Each of the records must appear again, exactly as it was written.
Segment Start: Data extracts
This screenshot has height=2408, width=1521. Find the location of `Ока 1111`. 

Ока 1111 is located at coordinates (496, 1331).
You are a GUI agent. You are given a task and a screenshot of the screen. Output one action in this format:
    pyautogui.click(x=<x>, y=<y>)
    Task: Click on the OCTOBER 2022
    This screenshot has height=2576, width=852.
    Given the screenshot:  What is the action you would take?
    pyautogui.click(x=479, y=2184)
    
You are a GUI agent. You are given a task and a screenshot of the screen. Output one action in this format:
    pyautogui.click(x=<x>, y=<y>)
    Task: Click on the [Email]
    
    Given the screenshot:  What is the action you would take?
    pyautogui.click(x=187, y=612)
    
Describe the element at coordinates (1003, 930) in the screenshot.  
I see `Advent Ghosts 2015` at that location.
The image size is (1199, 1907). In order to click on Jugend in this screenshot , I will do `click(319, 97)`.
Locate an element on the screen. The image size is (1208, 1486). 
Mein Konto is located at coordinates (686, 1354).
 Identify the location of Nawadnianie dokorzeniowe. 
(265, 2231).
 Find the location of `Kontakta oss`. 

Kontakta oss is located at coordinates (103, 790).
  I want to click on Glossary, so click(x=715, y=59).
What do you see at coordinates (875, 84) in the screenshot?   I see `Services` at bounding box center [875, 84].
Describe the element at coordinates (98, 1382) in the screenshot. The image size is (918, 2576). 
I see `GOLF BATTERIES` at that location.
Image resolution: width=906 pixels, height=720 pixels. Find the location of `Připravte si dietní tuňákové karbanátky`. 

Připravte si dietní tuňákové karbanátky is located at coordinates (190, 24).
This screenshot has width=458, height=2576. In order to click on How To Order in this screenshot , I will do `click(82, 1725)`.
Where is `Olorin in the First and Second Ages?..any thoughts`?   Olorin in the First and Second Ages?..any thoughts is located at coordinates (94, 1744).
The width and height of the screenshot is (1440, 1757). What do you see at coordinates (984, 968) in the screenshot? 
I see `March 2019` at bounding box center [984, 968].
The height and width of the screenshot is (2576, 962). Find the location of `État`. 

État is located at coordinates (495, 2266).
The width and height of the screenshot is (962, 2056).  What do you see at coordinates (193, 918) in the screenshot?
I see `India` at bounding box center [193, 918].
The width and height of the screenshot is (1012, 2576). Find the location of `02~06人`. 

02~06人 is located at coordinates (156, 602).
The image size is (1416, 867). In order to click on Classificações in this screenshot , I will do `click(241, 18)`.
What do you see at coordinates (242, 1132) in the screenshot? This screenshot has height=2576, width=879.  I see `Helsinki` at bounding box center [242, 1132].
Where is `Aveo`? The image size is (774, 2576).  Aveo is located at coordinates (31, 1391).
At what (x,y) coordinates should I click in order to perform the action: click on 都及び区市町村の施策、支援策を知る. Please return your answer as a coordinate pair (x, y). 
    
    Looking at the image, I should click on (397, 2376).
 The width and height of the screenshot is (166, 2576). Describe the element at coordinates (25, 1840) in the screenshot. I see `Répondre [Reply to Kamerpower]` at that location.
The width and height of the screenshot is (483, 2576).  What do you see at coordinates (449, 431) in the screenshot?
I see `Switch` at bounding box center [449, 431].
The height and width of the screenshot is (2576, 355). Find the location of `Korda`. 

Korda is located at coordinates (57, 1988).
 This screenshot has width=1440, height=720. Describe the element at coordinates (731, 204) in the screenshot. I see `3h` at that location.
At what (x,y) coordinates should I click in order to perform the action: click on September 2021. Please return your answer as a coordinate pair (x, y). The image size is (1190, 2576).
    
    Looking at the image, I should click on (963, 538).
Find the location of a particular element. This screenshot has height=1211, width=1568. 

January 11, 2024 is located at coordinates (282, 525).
Segment End: Data extracts
Response area:
This screenshot has height=2408, width=1521. Find the location of `Ока 1111`. 

Ока 1111 is located at coordinates (496, 1331).
You are a GUI agent. You are given a task and a screenshot of the screen. Output one action in this format:
    pyautogui.click(x=<x>, y=<y>)
    Task: Click on the OCTOBER 2022
    This screenshot has height=2576, width=852.
    Given the screenshot:  What is the action you would take?
    pyautogui.click(x=479, y=2184)
    
You are a GUI agent. You are given a task and a screenshot of the screen. Output one action in this format:
    pyautogui.click(x=<x>, y=<y>)
    Task: Click on the [Email]
    
    Given the screenshot:  What is the action you would take?
    pyautogui.click(x=187, y=612)
    
Describe the element at coordinates (1003, 930) in the screenshot.  
I see `Advent Ghosts 2015` at that location.
The image size is (1199, 1907). In order to click on Jugend in this screenshot , I will do `click(319, 97)`.
Locate an element on the screen. The image size is (1208, 1486). 
Mein Konto is located at coordinates (686, 1354).
 Identify the location of Nawadnianie dokorzeniowe. 
(265, 2231).
 Find the location of `Kontakta oss`. 

Kontakta oss is located at coordinates (103, 790).
  I want to click on Glossary, so click(x=715, y=59).
What do you see at coordinates (875, 84) in the screenshot?   I see `Services` at bounding box center [875, 84].
Describe the element at coordinates (98, 1382) in the screenshot. The image size is (918, 2576). 
I see `GOLF BATTERIES` at that location.
Image resolution: width=906 pixels, height=720 pixels. Find the location of `Připravte si dietní tuňákové karbanátky`. 

Připravte si dietní tuňákové karbanátky is located at coordinates (190, 24).
This screenshot has width=458, height=2576. In order to click on How To Order in this screenshot , I will do `click(82, 1725)`.
Where is `Olorin in the First and Second Ages?..any thoughts`?   Olorin in the First and Second Ages?..any thoughts is located at coordinates (94, 1744).
The width and height of the screenshot is (1440, 1757). What do you see at coordinates (984, 968) in the screenshot? 
I see `March 2019` at bounding box center [984, 968].
The height and width of the screenshot is (2576, 962). Find the location of `État`. 

État is located at coordinates (495, 2266).
The width and height of the screenshot is (962, 2056).  What do you see at coordinates (193, 918) in the screenshot?
I see `India` at bounding box center [193, 918].
The width and height of the screenshot is (1012, 2576). Find the location of `02~06人`. 

02~06人 is located at coordinates (156, 602).
The image size is (1416, 867). In order to click on Classificações in this screenshot , I will do `click(241, 18)`.
What do you see at coordinates (242, 1132) in the screenshot? This screenshot has height=2576, width=879.  I see `Helsinki` at bounding box center [242, 1132].
Where is `Aveo`? The image size is (774, 2576).  Aveo is located at coordinates (31, 1391).
At what (x,y) coordinates should I click in order to perform the action: click on 都及び区市町村の施策、支援策を知る. Please return your answer as a coordinate pair (x, y). 
    
    Looking at the image, I should click on (397, 2376).
 The width and height of the screenshot is (166, 2576). Describe the element at coordinates (25, 1840) in the screenshot. I see `Répondre [Reply to Kamerpower]` at that location.
The width and height of the screenshot is (483, 2576).  What do you see at coordinates (449, 431) in the screenshot?
I see `Switch` at bounding box center [449, 431].
The height and width of the screenshot is (2576, 355). Find the location of `Korda`. 

Korda is located at coordinates (57, 1988).
 This screenshot has width=1440, height=720. Describe the element at coordinates (731, 204) in the screenshot. I see `3h` at that location.
At what (x,y) coordinates should I click in order to perform the action: click on September 2021. Please return your answer as a coordinate pair (x, y). The image size is (1190, 2576).
    
    Looking at the image, I should click on (963, 538).
Find the location of a particular element. This screenshot has height=1211, width=1568. 

January 11, 2024 is located at coordinates (282, 525).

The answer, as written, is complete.